→ Your assignment
Here are some entries. Repeat all of them exactly.

>>>

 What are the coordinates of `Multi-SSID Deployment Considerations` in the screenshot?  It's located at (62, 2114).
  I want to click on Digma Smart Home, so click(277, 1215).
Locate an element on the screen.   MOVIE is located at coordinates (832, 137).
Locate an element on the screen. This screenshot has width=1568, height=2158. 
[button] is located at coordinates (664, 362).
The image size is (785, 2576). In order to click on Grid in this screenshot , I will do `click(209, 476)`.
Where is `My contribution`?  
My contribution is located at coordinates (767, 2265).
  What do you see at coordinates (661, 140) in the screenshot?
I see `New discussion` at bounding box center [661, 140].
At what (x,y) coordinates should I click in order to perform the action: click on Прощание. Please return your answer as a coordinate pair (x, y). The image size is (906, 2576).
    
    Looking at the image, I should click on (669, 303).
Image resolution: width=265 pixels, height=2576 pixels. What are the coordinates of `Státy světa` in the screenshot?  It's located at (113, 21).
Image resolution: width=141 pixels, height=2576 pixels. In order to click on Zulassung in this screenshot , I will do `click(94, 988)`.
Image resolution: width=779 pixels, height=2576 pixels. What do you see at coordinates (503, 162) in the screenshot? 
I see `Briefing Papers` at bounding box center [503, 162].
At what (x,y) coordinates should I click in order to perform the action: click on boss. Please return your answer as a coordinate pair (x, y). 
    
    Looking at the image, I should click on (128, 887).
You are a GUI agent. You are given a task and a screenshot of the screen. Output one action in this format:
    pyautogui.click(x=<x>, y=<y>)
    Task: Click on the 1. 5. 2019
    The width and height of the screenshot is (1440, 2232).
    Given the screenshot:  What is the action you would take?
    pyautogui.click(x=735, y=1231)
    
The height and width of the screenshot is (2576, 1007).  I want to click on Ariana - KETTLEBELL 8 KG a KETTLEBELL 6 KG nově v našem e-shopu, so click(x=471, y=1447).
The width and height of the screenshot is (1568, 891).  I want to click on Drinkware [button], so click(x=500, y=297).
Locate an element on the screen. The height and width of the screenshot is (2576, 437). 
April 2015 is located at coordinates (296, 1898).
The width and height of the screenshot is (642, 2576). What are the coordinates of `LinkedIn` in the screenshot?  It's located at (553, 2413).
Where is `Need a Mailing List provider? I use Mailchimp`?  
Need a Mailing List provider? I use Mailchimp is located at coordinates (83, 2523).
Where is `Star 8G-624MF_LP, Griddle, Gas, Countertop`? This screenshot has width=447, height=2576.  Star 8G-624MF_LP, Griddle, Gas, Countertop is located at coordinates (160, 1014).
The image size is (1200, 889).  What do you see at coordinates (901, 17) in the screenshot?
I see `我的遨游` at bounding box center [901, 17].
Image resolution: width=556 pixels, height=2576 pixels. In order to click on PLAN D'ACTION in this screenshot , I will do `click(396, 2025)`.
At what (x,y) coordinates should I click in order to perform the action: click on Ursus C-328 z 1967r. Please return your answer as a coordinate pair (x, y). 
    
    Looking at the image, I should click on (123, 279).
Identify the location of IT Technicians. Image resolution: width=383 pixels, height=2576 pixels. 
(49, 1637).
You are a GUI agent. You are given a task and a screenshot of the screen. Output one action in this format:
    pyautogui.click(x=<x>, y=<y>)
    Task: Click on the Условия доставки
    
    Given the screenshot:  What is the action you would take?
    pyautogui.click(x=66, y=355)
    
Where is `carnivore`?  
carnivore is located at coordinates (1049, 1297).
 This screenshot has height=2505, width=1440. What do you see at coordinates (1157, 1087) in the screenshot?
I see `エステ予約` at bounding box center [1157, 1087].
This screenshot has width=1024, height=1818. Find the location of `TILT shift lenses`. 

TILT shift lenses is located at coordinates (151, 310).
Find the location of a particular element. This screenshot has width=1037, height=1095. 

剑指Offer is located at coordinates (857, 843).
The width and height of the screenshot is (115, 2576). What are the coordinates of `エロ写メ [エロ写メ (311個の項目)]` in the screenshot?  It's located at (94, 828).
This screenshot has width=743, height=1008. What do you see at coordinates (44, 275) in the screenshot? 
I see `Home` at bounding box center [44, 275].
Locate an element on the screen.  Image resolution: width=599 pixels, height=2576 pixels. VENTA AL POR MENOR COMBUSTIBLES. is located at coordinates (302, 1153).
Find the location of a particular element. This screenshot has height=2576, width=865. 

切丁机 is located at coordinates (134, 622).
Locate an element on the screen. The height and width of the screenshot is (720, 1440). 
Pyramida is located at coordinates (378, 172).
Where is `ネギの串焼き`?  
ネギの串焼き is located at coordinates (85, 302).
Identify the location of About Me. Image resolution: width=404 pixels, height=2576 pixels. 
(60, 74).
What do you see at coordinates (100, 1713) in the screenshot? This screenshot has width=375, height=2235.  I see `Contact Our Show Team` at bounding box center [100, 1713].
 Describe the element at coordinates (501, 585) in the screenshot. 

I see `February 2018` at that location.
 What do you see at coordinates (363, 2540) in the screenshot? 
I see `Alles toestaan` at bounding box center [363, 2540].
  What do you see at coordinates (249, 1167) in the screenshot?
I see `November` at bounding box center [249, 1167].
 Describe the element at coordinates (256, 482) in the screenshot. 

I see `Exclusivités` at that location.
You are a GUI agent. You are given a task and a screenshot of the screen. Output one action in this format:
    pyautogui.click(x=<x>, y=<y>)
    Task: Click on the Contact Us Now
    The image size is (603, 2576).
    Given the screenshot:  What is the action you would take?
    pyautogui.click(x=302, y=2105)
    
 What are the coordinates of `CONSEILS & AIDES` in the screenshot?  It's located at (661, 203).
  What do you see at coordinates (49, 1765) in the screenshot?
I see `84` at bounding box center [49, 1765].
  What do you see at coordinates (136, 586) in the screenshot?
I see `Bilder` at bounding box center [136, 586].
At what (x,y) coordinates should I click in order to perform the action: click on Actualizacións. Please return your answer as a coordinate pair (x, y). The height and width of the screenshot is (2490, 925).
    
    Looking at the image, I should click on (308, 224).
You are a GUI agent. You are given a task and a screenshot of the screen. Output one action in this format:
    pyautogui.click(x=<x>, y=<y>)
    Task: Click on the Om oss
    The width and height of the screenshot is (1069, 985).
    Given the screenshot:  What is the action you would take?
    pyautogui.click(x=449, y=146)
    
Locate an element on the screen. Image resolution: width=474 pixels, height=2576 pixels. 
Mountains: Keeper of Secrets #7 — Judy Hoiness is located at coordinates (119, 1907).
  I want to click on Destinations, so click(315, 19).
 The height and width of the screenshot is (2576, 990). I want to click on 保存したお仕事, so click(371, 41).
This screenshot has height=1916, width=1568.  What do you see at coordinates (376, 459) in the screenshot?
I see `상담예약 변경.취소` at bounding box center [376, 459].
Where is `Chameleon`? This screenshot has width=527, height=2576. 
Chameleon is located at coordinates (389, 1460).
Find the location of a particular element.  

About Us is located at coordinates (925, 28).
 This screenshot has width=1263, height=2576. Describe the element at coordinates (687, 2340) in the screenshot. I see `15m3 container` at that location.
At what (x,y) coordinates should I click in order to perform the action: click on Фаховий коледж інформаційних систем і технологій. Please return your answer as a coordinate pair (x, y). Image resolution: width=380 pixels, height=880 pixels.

<<<

→ Task response
 What are the coordinates of `Multi-SSID Deployment Considerations` in the screenshot?  It's located at (62, 2114).
  I want to click on Digma Smart Home, so click(277, 1215).
Locate an element on the screen.   MOVIE is located at coordinates (832, 137).
Locate an element on the screen. This screenshot has width=1568, height=2158. 
[button] is located at coordinates (664, 362).
The image size is (785, 2576). In order to click on Grid in this screenshot , I will do `click(209, 476)`.
Where is `My contribution`?  
My contribution is located at coordinates (767, 2265).
  What do you see at coordinates (661, 140) in the screenshot?
I see `New discussion` at bounding box center [661, 140].
At what (x,y) coordinates should I click in order to perform the action: click on Прощание. Please return your answer as a coordinate pair (x, y). The image size is (906, 2576).
    
    Looking at the image, I should click on (669, 303).
Image resolution: width=265 pixels, height=2576 pixels. What are the coordinates of `Státy světa` in the screenshot?  It's located at (113, 21).
Image resolution: width=141 pixels, height=2576 pixels. In order to click on Zulassung in this screenshot , I will do `click(94, 988)`.
Image resolution: width=779 pixels, height=2576 pixels. What do you see at coordinates (503, 162) in the screenshot? 
I see `Briefing Papers` at bounding box center [503, 162].
At what (x,y) coordinates should I click in order to perform the action: click on boss. Please return your answer as a coordinate pair (x, y). 
    
    Looking at the image, I should click on (128, 887).
You are a GUI agent. You are given a task and a screenshot of the screen. Output one action in this format:
    pyautogui.click(x=<x>, y=<y>)
    Task: Click on the 1. 5. 2019
    The width and height of the screenshot is (1440, 2232).
    Given the screenshot:  What is the action you would take?
    pyautogui.click(x=735, y=1231)
    
The height and width of the screenshot is (2576, 1007).  I want to click on Ariana - KETTLEBELL 8 KG a KETTLEBELL 6 KG nově v našem e-shopu, so click(x=471, y=1447).
The width and height of the screenshot is (1568, 891).  I want to click on Drinkware [button], so click(x=500, y=297).
Locate an element on the screen. The height and width of the screenshot is (2576, 437). 
April 2015 is located at coordinates (296, 1898).
The width and height of the screenshot is (642, 2576). What are the coordinates of `LinkedIn` in the screenshot?  It's located at (553, 2413).
Where is `Need a Mailing List provider? I use Mailchimp`?  
Need a Mailing List provider? I use Mailchimp is located at coordinates (83, 2523).
Where is `Star 8G-624MF_LP, Griddle, Gas, Countertop`? This screenshot has width=447, height=2576.  Star 8G-624MF_LP, Griddle, Gas, Countertop is located at coordinates (160, 1014).
The image size is (1200, 889).  What do you see at coordinates (901, 17) in the screenshot?
I see `我的遨游` at bounding box center [901, 17].
Image resolution: width=556 pixels, height=2576 pixels. In order to click on PLAN D'ACTION in this screenshot , I will do `click(396, 2025)`.
At what (x,y) coordinates should I click in order to perform the action: click on Ursus C-328 z 1967r. Please return your answer as a coordinate pair (x, y). 
    
    Looking at the image, I should click on (123, 279).
Identify the location of IT Technicians. Image resolution: width=383 pixels, height=2576 pixels. 
(49, 1637).
You are a GUI agent. You are given a task and a screenshot of the screen. Output one action in this format:
    pyautogui.click(x=<x>, y=<y>)
    Task: Click on the Условия доставки
    
    Given the screenshot:  What is the action you would take?
    pyautogui.click(x=66, y=355)
    
Where is `carnivore`?  
carnivore is located at coordinates (1049, 1297).
 This screenshot has height=2505, width=1440. What do you see at coordinates (1157, 1087) in the screenshot?
I see `エステ予約` at bounding box center [1157, 1087].
This screenshot has width=1024, height=1818. Find the location of `TILT shift lenses`. 

TILT shift lenses is located at coordinates (151, 310).
Find the location of a particular element. This screenshot has width=1037, height=1095. 

剑指Offer is located at coordinates (857, 843).
The width and height of the screenshot is (115, 2576). What are the coordinates of `エロ写メ [エロ写メ (311個の項目)]` in the screenshot?  It's located at (94, 828).
This screenshot has width=743, height=1008. What do you see at coordinates (44, 275) in the screenshot? 
I see `Home` at bounding box center [44, 275].
Locate an element on the screen.  Image resolution: width=599 pixels, height=2576 pixels. VENTA AL POR MENOR COMBUSTIBLES. is located at coordinates (302, 1153).
Find the location of a particular element. This screenshot has height=2576, width=865. 

切丁机 is located at coordinates (134, 622).
Locate an element on the screen. The height and width of the screenshot is (720, 1440). 
Pyramida is located at coordinates (378, 172).
Where is `ネギの串焼き`?  
ネギの串焼き is located at coordinates (85, 302).
Identify the location of About Me. Image resolution: width=404 pixels, height=2576 pixels. 
(60, 74).
What do you see at coordinates (100, 1713) in the screenshot? This screenshot has width=375, height=2235.  I see `Contact Our Show Team` at bounding box center [100, 1713].
 Describe the element at coordinates (501, 585) in the screenshot. 

I see `February 2018` at that location.
 What do you see at coordinates (363, 2540) in the screenshot? 
I see `Alles toestaan` at bounding box center [363, 2540].
  What do you see at coordinates (249, 1167) in the screenshot?
I see `November` at bounding box center [249, 1167].
 Describe the element at coordinates (256, 482) in the screenshot. 

I see `Exclusivités` at that location.
You are a GUI agent. You are given a task and a screenshot of the screen. Output one action in this format:
    pyautogui.click(x=<x>, y=<y>)
    Task: Click on the Contact Us Now
    The image size is (603, 2576).
    Given the screenshot:  What is the action you would take?
    pyautogui.click(x=302, y=2105)
    
 What are the coordinates of `CONSEILS & AIDES` in the screenshot?  It's located at (661, 203).
  What do you see at coordinates (49, 1765) in the screenshot?
I see `84` at bounding box center [49, 1765].
  What do you see at coordinates (136, 586) in the screenshot?
I see `Bilder` at bounding box center [136, 586].
At what (x,y) coordinates should I click in order to perform the action: click on Actualizacións. Please return your answer as a coordinate pair (x, y). The height and width of the screenshot is (2490, 925).
    
    Looking at the image, I should click on (308, 224).
You are a GUI agent. You are given a task and a screenshot of the screen. Output one action in this format:
    pyautogui.click(x=<x>, y=<y>)
    Task: Click on the Om oss
    The width and height of the screenshot is (1069, 985).
    Given the screenshot:  What is the action you would take?
    pyautogui.click(x=449, y=146)
    
Locate an element on the screen. Image resolution: width=474 pixels, height=2576 pixels. 
Mountains: Keeper of Secrets #7 — Judy Hoiness is located at coordinates (119, 1907).
  I want to click on Destinations, so click(315, 19).
 The height and width of the screenshot is (2576, 990). I want to click on 保存したお仕事, so click(371, 41).
This screenshot has height=1916, width=1568.  What do you see at coordinates (376, 459) in the screenshot?
I see `상담예약 변경.취소` at bounding box center [376, 459].
Where is `Chameleon`? This screenshot has width=527, height=2576. 
Chameleon is located at coordinates (389, 1460).
Find the location of a particular element.  

About Us is located at coordinates (925, 28).
 This screenshot has width=1263, height=2576. Describe the element at coordinates (687, 2340) in the screenshot. I see `15m3 container` at that location.
At what (x,y) coordinates should I click in order to perform the action: click on Фаховий коледж інформаційних систем і технологій. Please return your answer as a coordinate pair (x, y). Image resolution: width=380 pixels, height=880 pixels.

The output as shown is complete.